Bühnenbildner Volker Hintermeier hat vor dem Panorama des Wannsees einen großen spanischen Fächer aufgespannt, der auf zwei Ebenen für Auftritte genutzt werden kann. Aber der Aufwand an Mitwirkenden, den andere Open-Air-Festivals wie Bregenz und Verona für diese Oper betreiben, findet nicht statt. Neben der nur gut 30-köpfigen Chorformation agieren 14 Artisten und vier „Zigeunerkinder“. Verzichtet wird auf den Kinderchor. Der Neue Kammerchor Potsdam bewältigt seine Aufgabe redlich, wenn auch nicht immer mit gemeinsamen Abschlusskonsonanten.

Zu den packenden Momenten gehört beim ersten Erklingen des Schicksalsthemas der Auftritt von Lufthansa-Stewardessen, aber der ist wohl nicht reproduzierbar, zumal die Crew des Hauptsponsors, die verspätet gemeinsam im Publikum Platz nahm, nur am Premierenabend zugegen war. Kittel im identischen Gelbton tragen die Arbeiterinnen der Zigarrenfabrik, die darunter ihre schwarz kontrastierende Unterwäsche vorzeigen (Kostüme: Roy Spahn).

Arg redundant bis peinlich sind die von Mark Bogaerts choreographierten Umbau-, Pantomime- und Slapstick-Aktionen, bis hin zur Drei-Keulen-Jonglage (nicht etwa drei Zigarren!). Auf breite Publikumsakzeptanz setzen Anleihen beim Grips-Theater: so werden etwa am Ende des 2. Aktes zunächst drei Tafeln „SAU“ hochgehalten, die sich dann zum Hinweis „PAUSE“ ergänzen – einer für 30 Minuten angesetzten, dann aber auf 45 Minuten ausgedehnten Unterbrechung.

In der mit einem brennenden Fass angereicherten Schlucht seilen sich zwei Schmuggler von der Spitze des Fächers ab, einer davon mit umgeschnalltem, schreiendem Baby: das soll wohl an die vor einigen Jahren passierten Greuel der mit Rauschgift gefüllten Kinderleichen als menschliche Schmuggelcontainer gemahnen. Ein echter Container gibt hustende Menschen frei.

Auch historische Filme setzt Cineast Schlöndorff ein: Als Open-Air-Kino wird zum Gesang der Carmen in der Schänke auf Bettlaken der Schwarzweißstreifen einer Flamenco-Tänzerin, im Schlussakt der Stierkampf auf einen Container projiziert. Nicht beim "Victoria" des Stierkampfes, sondern erst mitten in der Applausordnung sprüht effektvoll Feuer aus dem Gestänge jenes Fächers, der den Bühnenraum zwischen Mauerdurchbruch und entflammbarem Zigeuner-Wohnwagen umspannt.

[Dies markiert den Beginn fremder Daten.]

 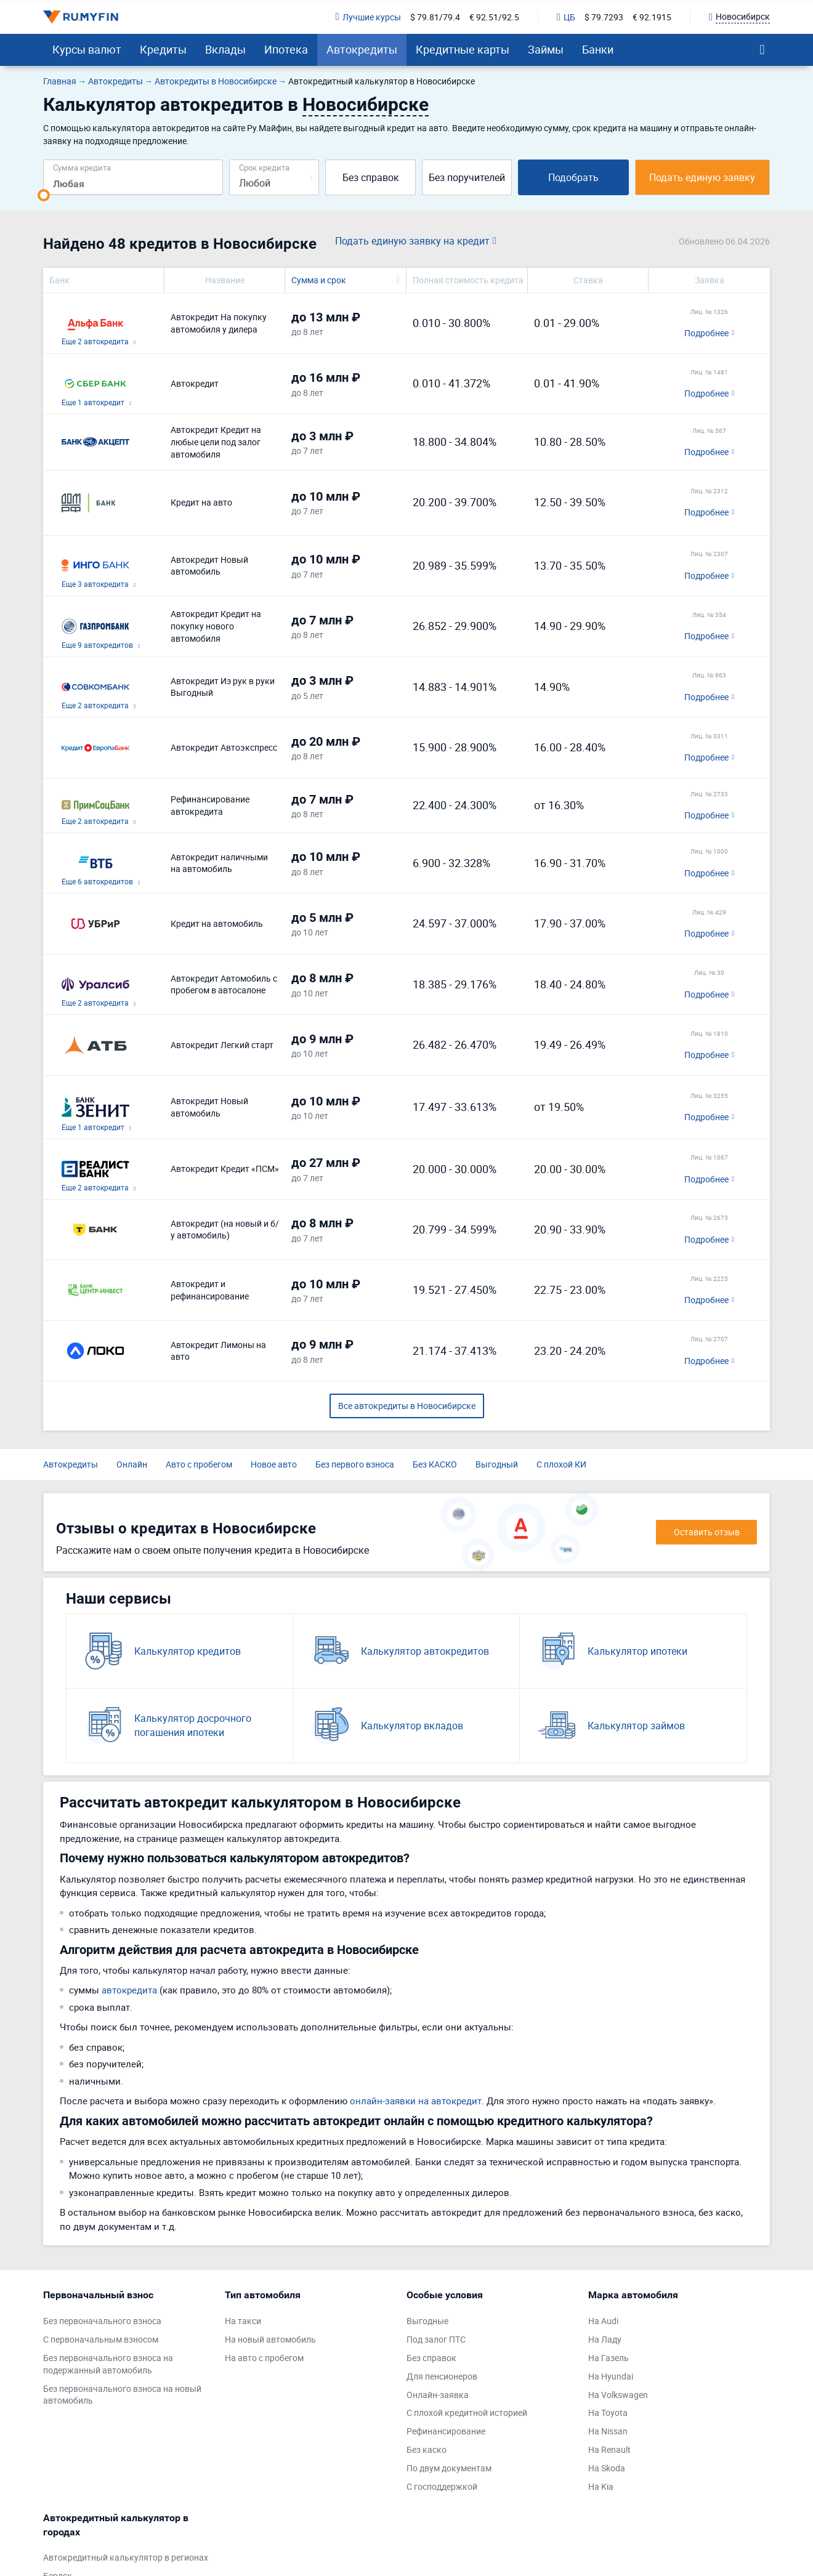 I want to click on Все автокредиты в Новосибирске, so click(x=406, y=1405). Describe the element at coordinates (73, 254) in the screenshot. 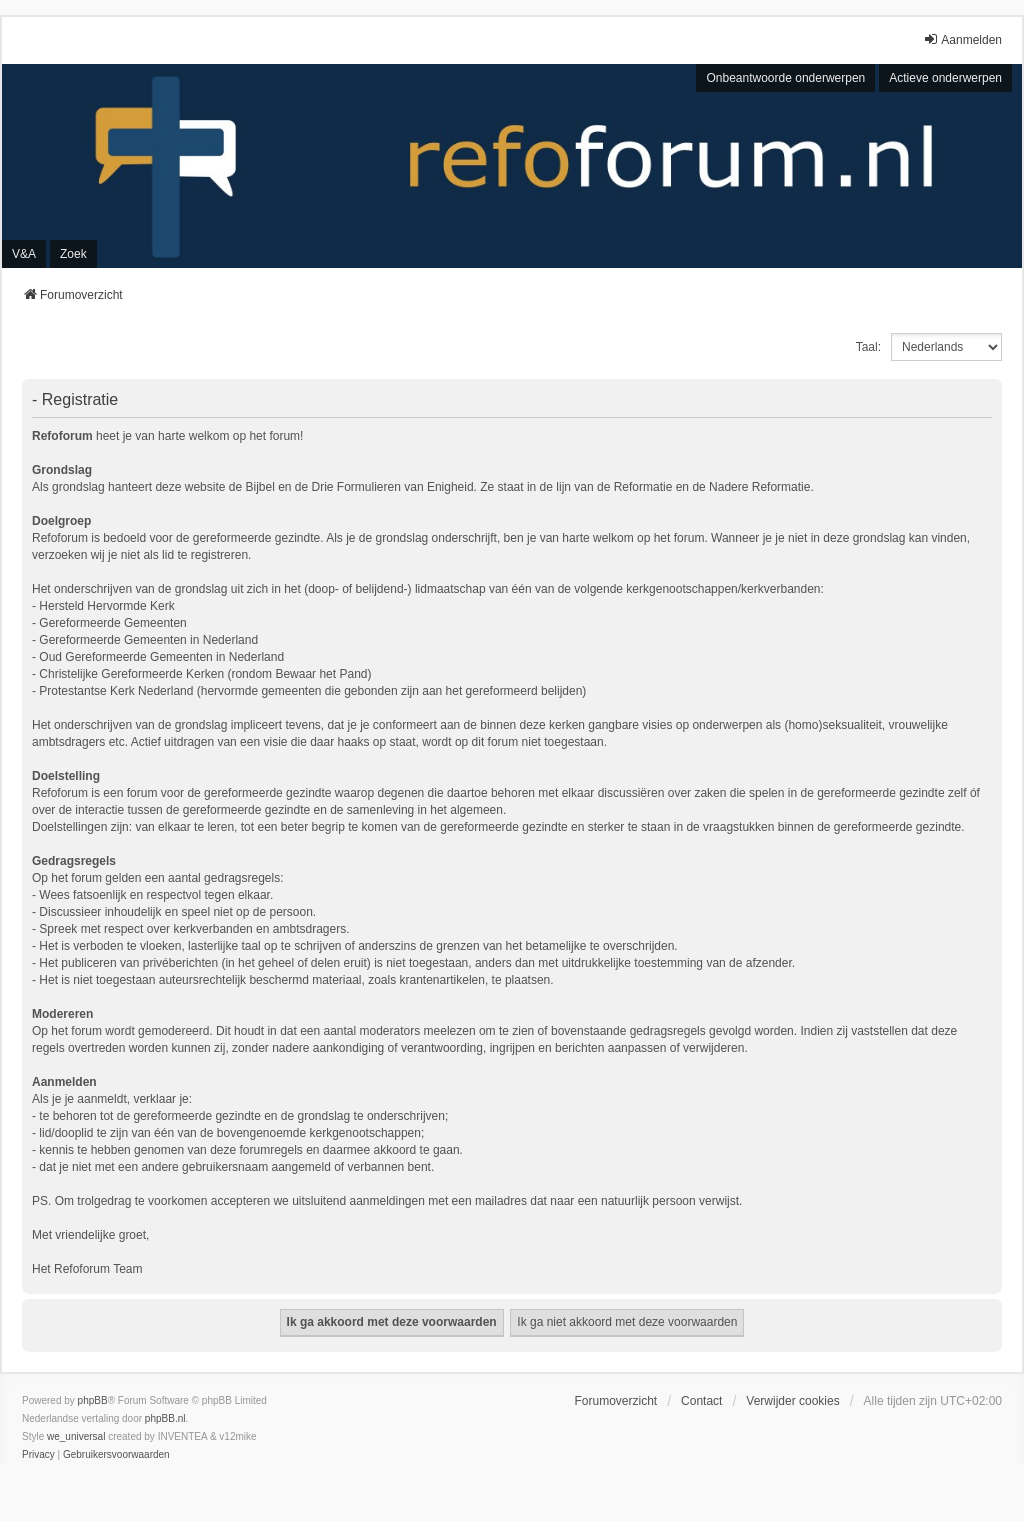

I see `Zoek [menuitem]` at that location.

Zur Ouvertüre aber gab es einen von zwei Darstellern gebildeten, abstrahierten Stier in einer metallischen Koppel, die anschließend als Gefängnis für Carmen dient.

Die üppig temperamentvolle Julia Rutigliano, stimmlich kraftvoll und mit unterschiedlichen Farbwerten, könnte eine blutvolle Carmen verkörpern, aber der Regisseur setzt auf Äußerlichkeiten und betont ihr kindliches Benehmen – „wie ein 6-jähriges Kind“, nennt es die „neue Dialogfassung der Seefestspiele Berlin“. Leider aber wird für die Gesänge keine neuere Übersetzung verwendet. Die heutigen Dialoge reiben sich mit der alten deutschen Übersetzung von Julius Hopp: Wenn die handelnden Personen sich singend plötzlich nicht mehr duzen und jene antiquierten Formulierungen wählen, die in historischen Aufnahmen sattsam tradiert sind, löst dies auch unbeabsichtigte Lacher aus. Carmens Habanera und Seguidilla sowie Escamillos Couplet erklingen in der Originalsprache, die Übersetzungen dieser drei Nummern sind – da es am Wannsee keine Übertitel gibt – im aufwändigen Programmheft nachzulesen.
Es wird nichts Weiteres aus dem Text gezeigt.